One of my intentions for 2012 is to see just how little trash I can produce, and how much more of what I consume I can recycle. Even though the new year is in its infancy my friends and family have already heard me repeatedly waxing ecstatic about the place I found in Fruitvale that takes the used clothing you wouldn’t donate to Goodwill or the protocol for recycling plastic like bread bags, packaging film from toilet paper, or the liners from cereal. I’m buying flour and nuts and raisins in bulk and using bar soap instead of the fancy pump stuff. It’s Frontier House all over again, on location in Oakland.
It’s not that I haven’t done these things before; I’ve been recycling for years, although I realize there are others far more committed and consistent than I. But I’m experiencing a new willingness to allow for the possibility of being inconvenienced or even uncomfortable, at least until I get used to a new way of doing things, for the sake of the planet.
So what’s my current growing edge, when it comes to the Kate-O-Rama 2012 Reduce-Reuse-Recycle Campaign? If “outer limit” had a catchphrase, people, it would be this: LUNAPADS.
Yes, Virginia, menstrual cloths that can be washed and reused aren’t just for hippies anymore. There are whole businesses devoted to eco-friendly periods: In addition to Lunapads, a girl can find supplies online at Etsy, GladRags, Sckoon, Ecomenses, Jillian’s Drawers, New Moon, and — my personal favorite, as far as names go — Party in My Pants. I figure in the three decades plus that I’ve been bleeding every month (that’s roughly 342 times, if you don’t count two pregnancy stints) I’ve done my part to contribute to the pile of 14 billion pads, tampons and applicators that go into North American landfills every year. Why not give DIY periods a try?
I buy the Starter Kit. The pads are made of cute patterned fabric — flowers and peace signs and seashells and skulls — so that’s fun. And the liners are soft-as-a-baby’s-butt fleece. I watch the instructional video and learn that, not only will I get used to taking care of my Lunapads so they will last for years to come, I will grow to more deeply appreciate my body and my cycle. I learn how to clean the pads (let them steep overnight in gentle soap if you can’t do laundry right away) and even pick up a handy gardening tip: my plants will thrive if I feed them the iron-infused water.
The instructional video does not mention how to respond when your 11-year old son asks, “What’s in that bowl in the bathroom? Is it barf?”
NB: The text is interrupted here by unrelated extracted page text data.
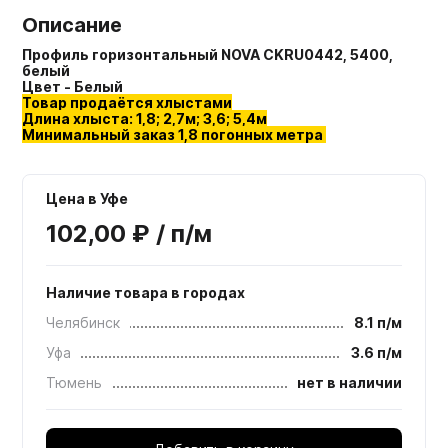
Описание
Профиль горизонтальный NOVA CKRU0442, 5400,
белый
Цвет - Белый
Товар продаётся хлыстами
Длина хлыста: 1,8; 2,7м; 3,6; 5,4м
Минимальный заказ 1,8 погонных метра
Цена в Уфе
102,00 ₽ / п/м
Наличие товара в городах
Челябинск
8.1 п/м
Уфа
3.6 п/м
Тюмень
нет в наличии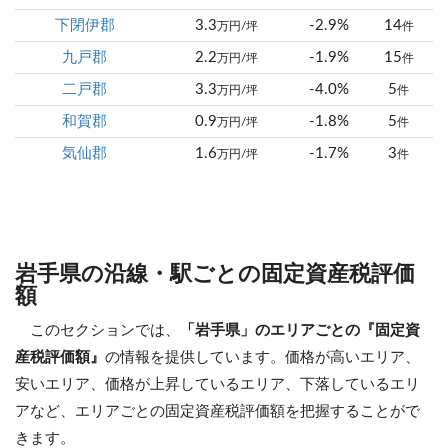
下閉伊郡
3.3
-2.9%
14
万円/坪
件
九戸郡
2.2
-1.9%
15
万円/坪
件
二戸郡
3.3
-4.0%
5
万円/坪
件
和賀郡
0.9
-1.8%
5
万円/坪
件
気仙郡
1.6
-1.7%
3
万円/坪
件
岩手県の沿線・駅ごとの固定資産税評価
額
このセクションでは、
「岩手県」のエリアごとの『固定資
産税評価額』
の情報を提供しています。価格が高いエリア、
安いエリア、価格が上昇しているエリア、下落しているエリ
アなど、エリアごとの固定資産税評価額を把握することがで
きます。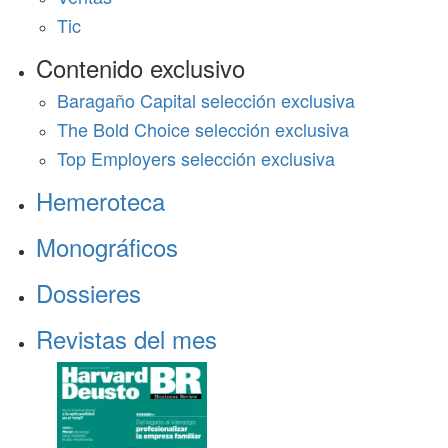
Tic
Contenido exclusivo
Baragaño Capital selección exclusiva
The Bold Choice selección exclusiva
Top Employers selección exclusiva
Hemeroteca
Monográficos
Dossieres
Revistas del mes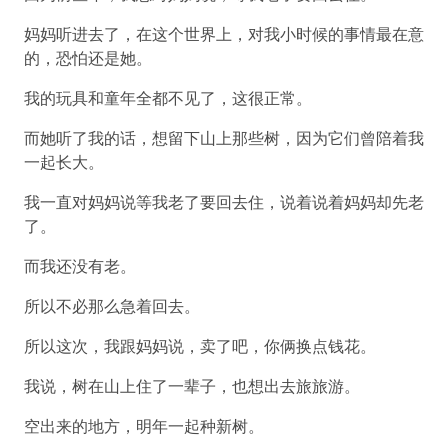
妈妈听进去了，在这个世界上，对我小时候的事情最在意
的，恐怕还是她。
我的玩具和童年全都不见了，这很正常。
而她听了我的话，想留下山上那些树，因为它们曾陪着我
一起长大。
我一直对妈妈说等我老了要回去住，说着说着妈妈却先老
了。
而我还没有老。
所以不必那么急着回去。
所以这次，我跟妈妈说，卖了吧，你俩换点钱花。
我说，树在山上住了一辈子，也想出去旅旅游。
空出来的地方，明年一起种新树。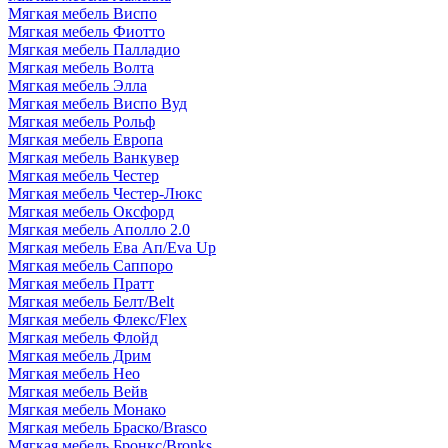
Мягкая мебель Виспо
Мягкая мебель Фиотто
Мягкая мебель Палладио
Мягкая мебель Волта
Мягкая мебель Элла
Мягкая мебель Виспо Вуд
Мягкая мебель Рольф
Мягкая мебель Европа
Мягкая мебель Ванкувер
Мягкая мебель Честер
Мягкая мебель Честер-Люкс
Мягкая мебель Оксфорд
Мягкая мебель Аполло 2.0
Мягкая мебель Ева Ап/Eva Up
Мягкая мебель Саппоро
Мягкая мебель Пратт
Мягкая мебель Белт/Belt
Мягкая мебель Флекс/Flex
Мягкая мебель Флойд
Мягкая мебель Дрим
Мягкая мебель Нео
Мягкая мебель Вейв
Мягкая мебель Монако
Мягкая мебель Браско/Brasco
Мягкая мебель Бронкс/Bronks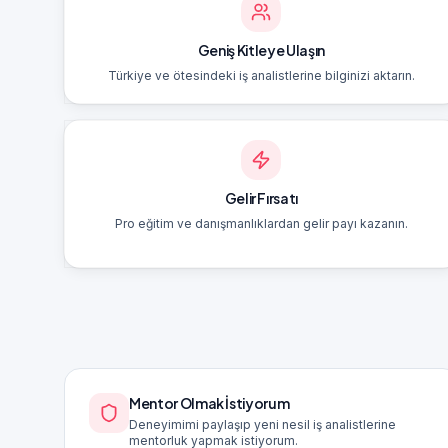
Geniş Kitleye Ulaşın
Türkiye ve ötesindeki iş analistlerine bilginizi aktarın.
Gelir Fırsatı
Pro eğitim ve danışmanlıklardan gelir payı kazanın.
Mentor Olmak İstiyorum
Deneyimimi paylaşıp yeni nesil iş analistlerine
mentorluk yapmak istiyorum.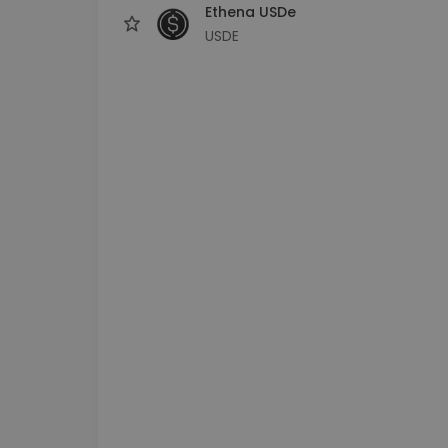
Ethena USDe
USDE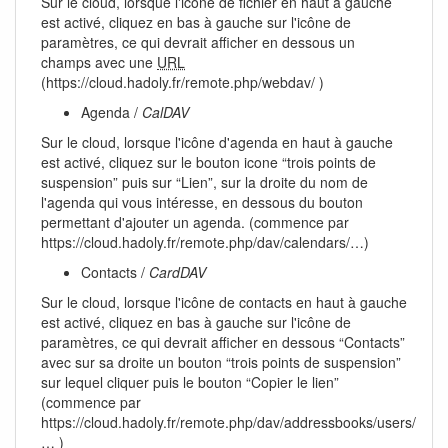
Sur le cloud, lorsque l'icône de fichier en haut à gauche
est activé, cliquez en bas à gauche sur l'icône de
paramètres, ce qui devrait afficher en dessous un
champs avec une
URL
(https://cloud.hadoly.fr/remote.php/webdav/ )
Agenda /
CalDAV
Sur le cloud, lorsque l'icône d'agenda en haut à gauche
est activé, cliquez sur le bouton icone “trois points de
suspension” puis sur “Lien”, sur la droite du nom de
l'agenda qui vous intéresse, en dessous du bouton
permettant d'ajouter un agenda. (commence par
https://cloud.hadoly.fr/remote.php/dav/calendars/…)
Contacts /
CardDAV
Sur le cloud, lorsque l'icône de contacts en haut à gauche
est activé, cliquez en bas à gauche sur l'icône de
paramètres, ce qui devrait afficher en dessous “Contacts”
avec sur sa droite un bouton “trois points de suspension”
sur lequel cliquer puis le bouton “Copier le lien”
(commence par
https://cloud.hadoly.fr/remote.php/dav/addressbooks/users/
… )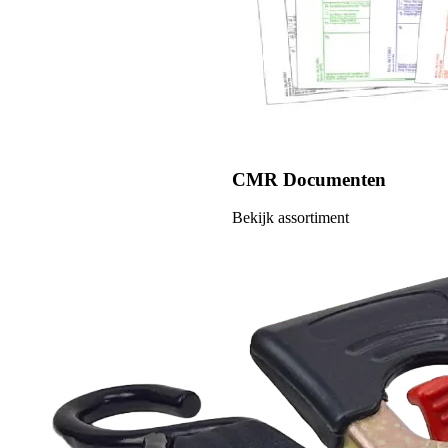
CMR Documenten
Bekijk assortiment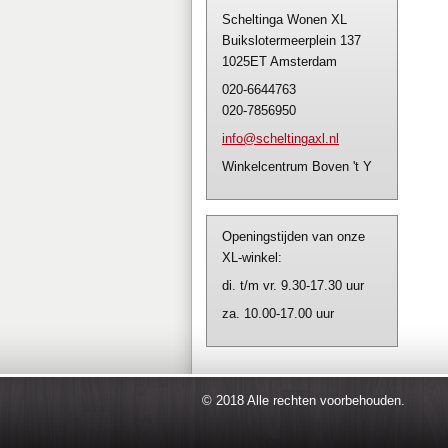
Scheltinga Wonen XL
Buikslotermeerplein 137
1025ET Amsterdam
020-6644763
020-7856950
info@sch
eltingax
l.nl
Winkelcentrum Boven 't Y
Openingstijden van onze
XL-winkel:
di. t/m vr. 9.30-17.30 uur
za. 10.00-17.00 uur
© 2018 Alle rechten voorbehouden.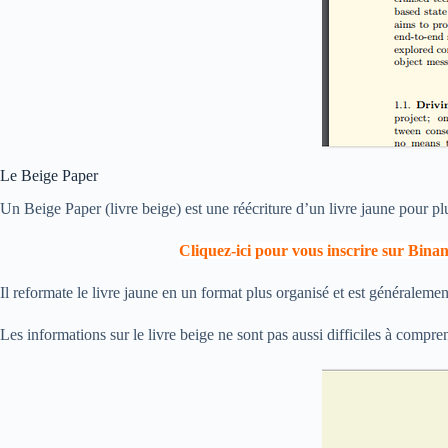
Le Beige Paper
Un Beige Paper (livre beige) est une réécriture d’un livre jaune pour plus
Cliquez-ici pour vous inscrire sur Bina
Il reformate le livre jaune en un format plus organisé et est généraleme
Les informations sur le livre beige ne sont pas aussi difficiles à compre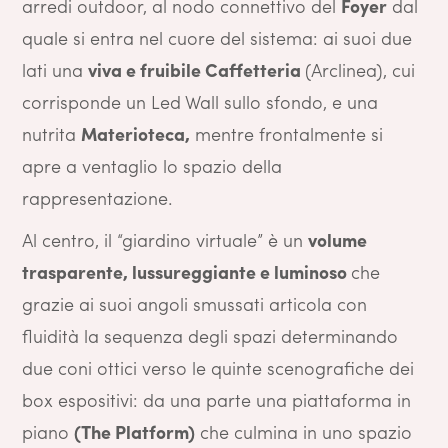
arredi outdoor, al nodo connettivo del
Foyer
dal
quale si entra nel cuore del sistema: ai suoi due
lati una
viva e fruibile Caffetteria
(Arclinea), cui
corrisponde un Led Wall sullo sfondo, e una
nutrita
Materioteca,
mentre frontalmente si
apre a ventaglio lo spazio della
rappresentazione.
Al centro, il “giardino virtuale” è un
volume
trasparente, lussureggiante e luminoso
che
grazie ai suoi angoli smussati articola con
fluidità la sequenza degli spazi determinando
due coni ottici verso le quinte scenografiche dei
box espositivi: da una parte una piattaforma in
piano
(The Platform)
che culmina in uno spazio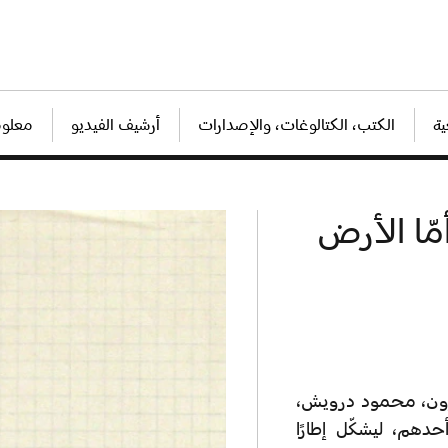
ة
الكتب، الكتالوغات، والإصدارات
أرشيف الفيديو
معلوم
مّا الأرض
ورون، محمود درويش،
دهم، ليشكّل إطارًا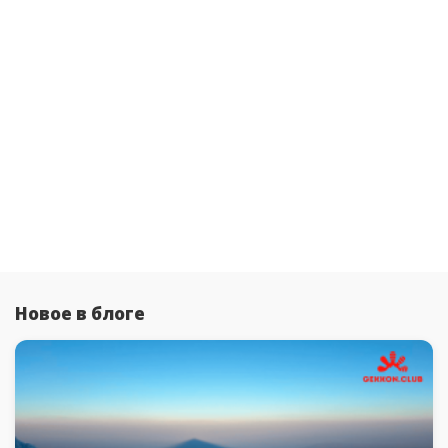
Новое в блоге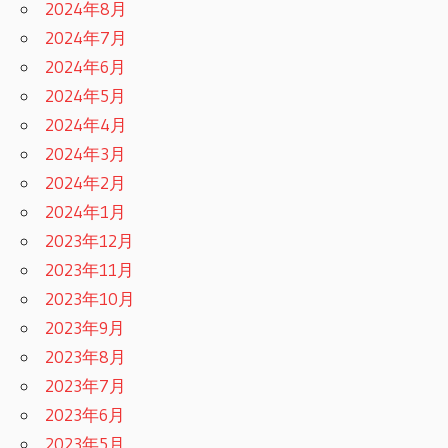
2024年8月
2024年7月
2024年6月
2024年5月
2024年4月
2024年3月
2024年2月
2024年1月
2023年12月
2023年11月
2023年10月
2023年9月
2023年8月
2023年7月
2023年6月
2023年5月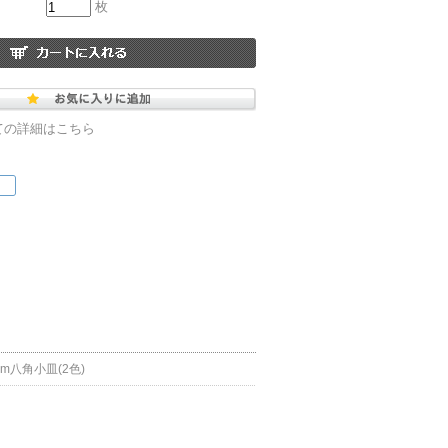
枚
ての詳細はこちら
cm八角小皿(2色)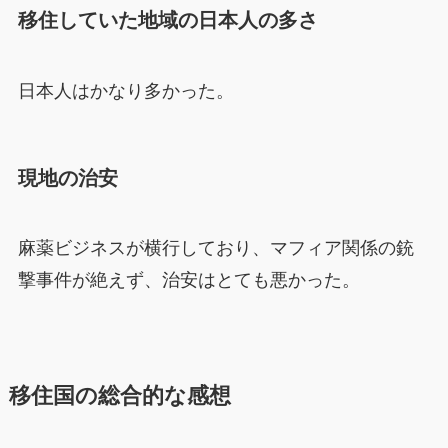
移住していた地域の日本人の多さ
日本人はかなり多かった。
現地の治安
麻薬ビジネスが横行しており、マフィア関係の銃
撃事件が絶えず、治安はとても悪かった。
移住国の総合的な感想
On day two of The Lunapad Experiment one of my homies calls. This is a girl with some life skills. Not only has she rocked the eco-menstruation thing — thus I know for sure it’s doable — she’s followed the Grateful Dead, worked as a mortgage broker, and started at least three businesses, including a health food store, a recycling company, and a home decluttering service. She has four dogs and owns a Beretta. “How’s it going?” she asks.
“Oh, me and my fleece diapers, we’re doing great over here,” I tell her. “It’s a veritable bloodfest.”
“Hold the course,” she says.
We hang up and I slip into a fantasy about a modern version of the Red Tent. Instead of five days of bloating, irritability, and cramps layered over the usual duties of work and homemaking, perhaps I could have a week in bed, with chocolate, a pile of Oprah magazines, a few action movies, and servants. I wonder if maybe all those Judeo-Christian laws about how menstruating women are unclean were a joke our foremothers played on the men to catch a break. I can just picture some Jewish chick in ancient Israel telling her old man a horror story or two about menstrual emissions and laughing to herself as he toddles off to revise the Torah.
After a week, I decide the eco-menses thing — while perhaps a bit messy, more “hands on,” if you will — isn’t that bad. Sure, I don’t know how long this particular manifestation of my reduce, reuse, and recycle effort will last, and I’m completely clear that I will not be taking my Lunapads with me on my next business trip, should the need arise. But it has to be a good thing, every once in a while, to push one’s personal limit, don’t you think?